(EXERCISE): Check the material that follows and say how many lines include the string "alguna", giving the number alone.

****************

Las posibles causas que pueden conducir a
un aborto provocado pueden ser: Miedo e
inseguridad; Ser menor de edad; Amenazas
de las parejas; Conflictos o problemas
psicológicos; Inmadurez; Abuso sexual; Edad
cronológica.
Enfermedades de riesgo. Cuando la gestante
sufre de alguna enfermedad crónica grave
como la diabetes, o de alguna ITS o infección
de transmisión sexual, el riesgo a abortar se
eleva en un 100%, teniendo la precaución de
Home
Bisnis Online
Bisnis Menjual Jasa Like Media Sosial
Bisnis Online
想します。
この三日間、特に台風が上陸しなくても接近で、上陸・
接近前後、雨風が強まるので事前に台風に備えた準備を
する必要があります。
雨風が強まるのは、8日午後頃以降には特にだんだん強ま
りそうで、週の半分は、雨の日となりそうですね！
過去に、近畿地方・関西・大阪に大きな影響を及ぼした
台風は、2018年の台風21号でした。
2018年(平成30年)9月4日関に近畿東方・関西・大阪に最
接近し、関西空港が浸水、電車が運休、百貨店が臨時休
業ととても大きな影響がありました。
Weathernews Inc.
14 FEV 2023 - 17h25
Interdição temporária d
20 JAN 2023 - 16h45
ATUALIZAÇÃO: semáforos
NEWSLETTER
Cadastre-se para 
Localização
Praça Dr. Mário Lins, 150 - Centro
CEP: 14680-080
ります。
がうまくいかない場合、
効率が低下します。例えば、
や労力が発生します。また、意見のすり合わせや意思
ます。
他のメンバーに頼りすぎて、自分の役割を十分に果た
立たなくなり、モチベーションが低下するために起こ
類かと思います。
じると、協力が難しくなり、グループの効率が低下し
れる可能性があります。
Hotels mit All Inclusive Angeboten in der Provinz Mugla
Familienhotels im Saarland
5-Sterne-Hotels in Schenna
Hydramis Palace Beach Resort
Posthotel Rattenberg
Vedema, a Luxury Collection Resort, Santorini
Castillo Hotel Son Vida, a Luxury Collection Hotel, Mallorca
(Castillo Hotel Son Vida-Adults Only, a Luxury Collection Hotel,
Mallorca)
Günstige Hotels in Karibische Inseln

****************

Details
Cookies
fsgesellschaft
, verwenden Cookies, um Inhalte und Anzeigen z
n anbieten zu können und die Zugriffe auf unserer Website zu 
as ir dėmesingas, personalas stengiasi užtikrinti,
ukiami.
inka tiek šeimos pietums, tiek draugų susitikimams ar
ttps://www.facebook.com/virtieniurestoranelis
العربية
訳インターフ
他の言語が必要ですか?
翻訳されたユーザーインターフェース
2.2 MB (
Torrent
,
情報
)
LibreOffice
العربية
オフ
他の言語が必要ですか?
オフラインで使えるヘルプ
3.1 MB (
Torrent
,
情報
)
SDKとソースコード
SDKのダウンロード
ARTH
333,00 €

****************

(ANSWER SPACE): 2